Tırnak Yeme Alışkanlığını Bırakmanın Yolları
Klinik Psikolog İpek Timur, çocuklarda ve ergenlerde tırnak yeme davranışını bırakmalarına yardımcı olmak için önerilerini şöyle sıraladı:
- Aileler, çocuğun davranışı nedeniyle ‘hala bebek gibi tırnak yiyorsun’ veya ‘ellerin ne kadar çirkin görünüyor’ gibi incitici ifadeler kullanmamalıdır; bu tür ifadeler utanç ve suçluluk hissi yaratabilir.
- Bu davranışı bir durum olarak ele alıp, olumsuz sonuçların neler olduğunu, çocuğun yaşamda zorlandığı alanları ve hangi olumsuz duyguları yoğun yaşadığını konuşmak önemlidir.
- Ev ve okul ortamındaki zorlukları belirleyip, bu etkileri ortadan kaldırmak için birlikte hareket edilmelidir.
- Çocuğun tırnak yediği zaman aslında psikolojik olarak zorlandığını unutmamak gerekir.
- Okulda ve diğer çevrelerde düzenlemeler yapılmalı ve çocuğa bu konuda uyarılar yapılmamalıdır; utandırılmamalıdır.
- Tırnak yeme isteği geldiğinde dikkatini başka bir yöne yönlendirme veya bu isteği erteleme yöntemleri öğretilmelidir.
- Çocuğun ellerinin haftalık fotoğraflarını çekip, gelişimi ve görünümündeki iyileşmeyi görmesi sağlanmalı ve bu süreç kutlanmalıdır.

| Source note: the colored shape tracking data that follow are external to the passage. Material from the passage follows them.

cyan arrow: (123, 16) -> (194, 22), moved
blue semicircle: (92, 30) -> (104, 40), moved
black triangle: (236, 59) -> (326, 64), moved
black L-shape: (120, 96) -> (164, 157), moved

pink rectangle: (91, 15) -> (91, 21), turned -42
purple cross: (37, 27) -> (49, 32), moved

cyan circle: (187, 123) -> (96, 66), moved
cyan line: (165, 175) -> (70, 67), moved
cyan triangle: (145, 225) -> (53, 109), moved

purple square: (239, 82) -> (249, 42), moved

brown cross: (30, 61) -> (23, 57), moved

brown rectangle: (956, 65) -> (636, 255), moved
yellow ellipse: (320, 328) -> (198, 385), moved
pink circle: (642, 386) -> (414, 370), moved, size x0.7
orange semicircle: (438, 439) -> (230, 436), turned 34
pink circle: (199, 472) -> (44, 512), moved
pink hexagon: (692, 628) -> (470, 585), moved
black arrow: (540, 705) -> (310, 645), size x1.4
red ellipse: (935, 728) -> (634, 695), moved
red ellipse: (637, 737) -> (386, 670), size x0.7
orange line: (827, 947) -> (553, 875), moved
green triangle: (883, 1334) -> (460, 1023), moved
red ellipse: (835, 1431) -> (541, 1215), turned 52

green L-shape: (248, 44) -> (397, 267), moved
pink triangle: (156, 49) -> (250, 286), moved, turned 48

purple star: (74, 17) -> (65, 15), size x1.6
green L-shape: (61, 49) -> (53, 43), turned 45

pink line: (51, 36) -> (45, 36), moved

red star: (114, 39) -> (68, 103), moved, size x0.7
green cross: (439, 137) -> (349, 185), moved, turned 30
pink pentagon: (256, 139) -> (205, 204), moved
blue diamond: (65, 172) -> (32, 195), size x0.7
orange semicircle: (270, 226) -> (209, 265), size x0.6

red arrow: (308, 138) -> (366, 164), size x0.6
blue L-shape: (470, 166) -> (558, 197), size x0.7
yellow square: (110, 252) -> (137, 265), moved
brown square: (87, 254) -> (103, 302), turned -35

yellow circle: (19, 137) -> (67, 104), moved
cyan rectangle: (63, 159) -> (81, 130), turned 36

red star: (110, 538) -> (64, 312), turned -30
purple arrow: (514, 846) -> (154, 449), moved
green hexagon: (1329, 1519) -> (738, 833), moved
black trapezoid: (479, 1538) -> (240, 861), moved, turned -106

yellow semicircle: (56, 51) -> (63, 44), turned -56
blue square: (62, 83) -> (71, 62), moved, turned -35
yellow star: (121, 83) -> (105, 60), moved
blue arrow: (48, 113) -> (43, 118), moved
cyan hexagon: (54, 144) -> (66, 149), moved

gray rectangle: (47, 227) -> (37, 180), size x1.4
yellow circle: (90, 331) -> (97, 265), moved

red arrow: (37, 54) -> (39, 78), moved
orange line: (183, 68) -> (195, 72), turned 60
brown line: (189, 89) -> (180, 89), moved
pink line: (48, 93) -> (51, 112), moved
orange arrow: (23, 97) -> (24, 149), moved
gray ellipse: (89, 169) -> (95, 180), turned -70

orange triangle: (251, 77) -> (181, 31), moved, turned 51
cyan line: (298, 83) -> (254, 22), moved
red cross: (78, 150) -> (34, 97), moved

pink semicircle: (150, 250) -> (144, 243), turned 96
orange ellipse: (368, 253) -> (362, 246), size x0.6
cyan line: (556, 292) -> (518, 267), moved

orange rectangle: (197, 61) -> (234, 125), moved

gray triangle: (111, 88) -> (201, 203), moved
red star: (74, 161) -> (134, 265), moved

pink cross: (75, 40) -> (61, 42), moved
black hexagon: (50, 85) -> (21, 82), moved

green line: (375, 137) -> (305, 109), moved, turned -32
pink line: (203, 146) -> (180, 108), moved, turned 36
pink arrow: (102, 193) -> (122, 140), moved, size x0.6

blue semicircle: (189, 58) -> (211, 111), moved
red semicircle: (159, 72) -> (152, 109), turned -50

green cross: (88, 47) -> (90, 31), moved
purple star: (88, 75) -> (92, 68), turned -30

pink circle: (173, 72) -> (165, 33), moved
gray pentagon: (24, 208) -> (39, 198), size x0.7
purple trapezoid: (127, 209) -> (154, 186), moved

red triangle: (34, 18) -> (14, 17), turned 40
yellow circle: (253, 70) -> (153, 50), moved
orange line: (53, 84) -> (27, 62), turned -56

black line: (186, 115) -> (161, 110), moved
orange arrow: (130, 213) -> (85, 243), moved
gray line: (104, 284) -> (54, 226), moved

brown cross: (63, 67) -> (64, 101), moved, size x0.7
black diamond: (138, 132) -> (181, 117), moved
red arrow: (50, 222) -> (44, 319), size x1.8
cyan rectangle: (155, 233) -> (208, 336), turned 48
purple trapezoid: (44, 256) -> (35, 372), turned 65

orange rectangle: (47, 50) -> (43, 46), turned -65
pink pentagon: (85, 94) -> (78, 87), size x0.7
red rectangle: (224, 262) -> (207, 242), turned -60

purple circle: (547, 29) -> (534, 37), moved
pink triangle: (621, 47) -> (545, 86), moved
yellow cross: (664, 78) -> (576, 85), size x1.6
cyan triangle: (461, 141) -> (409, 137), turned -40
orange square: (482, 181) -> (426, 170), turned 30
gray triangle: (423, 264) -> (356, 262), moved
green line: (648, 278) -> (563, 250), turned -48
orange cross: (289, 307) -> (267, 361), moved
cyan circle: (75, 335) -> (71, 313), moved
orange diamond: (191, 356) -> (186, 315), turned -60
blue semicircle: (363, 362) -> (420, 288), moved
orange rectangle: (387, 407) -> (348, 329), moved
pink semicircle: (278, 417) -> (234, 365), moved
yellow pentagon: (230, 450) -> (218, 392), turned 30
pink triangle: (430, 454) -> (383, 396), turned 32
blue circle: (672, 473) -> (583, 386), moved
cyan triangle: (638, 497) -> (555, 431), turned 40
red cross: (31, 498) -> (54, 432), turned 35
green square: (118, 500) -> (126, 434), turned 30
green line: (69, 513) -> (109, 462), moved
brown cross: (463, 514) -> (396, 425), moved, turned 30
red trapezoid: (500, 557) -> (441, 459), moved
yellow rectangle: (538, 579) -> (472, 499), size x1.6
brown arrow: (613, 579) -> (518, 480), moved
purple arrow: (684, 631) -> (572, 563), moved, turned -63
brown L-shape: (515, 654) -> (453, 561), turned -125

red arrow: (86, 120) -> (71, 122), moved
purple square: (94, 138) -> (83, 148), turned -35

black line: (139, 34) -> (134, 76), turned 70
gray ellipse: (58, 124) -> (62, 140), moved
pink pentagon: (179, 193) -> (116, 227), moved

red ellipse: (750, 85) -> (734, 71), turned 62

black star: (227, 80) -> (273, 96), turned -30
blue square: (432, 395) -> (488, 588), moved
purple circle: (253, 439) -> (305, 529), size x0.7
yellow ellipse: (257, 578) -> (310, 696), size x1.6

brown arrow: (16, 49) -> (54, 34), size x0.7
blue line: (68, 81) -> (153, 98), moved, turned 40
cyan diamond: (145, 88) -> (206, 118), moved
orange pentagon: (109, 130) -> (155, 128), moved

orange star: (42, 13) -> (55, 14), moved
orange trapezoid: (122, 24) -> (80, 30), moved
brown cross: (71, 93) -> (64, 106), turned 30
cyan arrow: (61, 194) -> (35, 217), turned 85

- Tırnakları kısa tutma, el bakımını öğretme ve tırnakları sürekli yumuşak tutmak için kremler kullanma gibi yöntemlerle desteklenmelidir.
- Tırnak yediğini fark etmeyen çocuklar için aile üyeleri ve öğretmenler arasında hatırlatıcı ipuçları belirlenmelidir.
- Tırnak yemenin sadece bir davranışsal alışkanlık olduğu ve değişebileceği sıkça vurgulanmalıdır.
- Temel olarak çocuğun özgüvenini ve psikolojik iyi oluşunu desteklemek önemlidir.
- Okul öncesi eğitim, çocuğa güven ve kabul ortamı sağlarken, öğretmenlerin tutumları ve sınıf içindeki etkileşimlerin niteliği de sağlıklı bir ortamın oluşumuna katkı sağlamalıdır.
- Uyum ve davranış sorunları üzerine aile eğitimleri düzenlenmeli, ailelerin bu konuda farkındalığı artırılmalı ve onlara destek verilmelidir.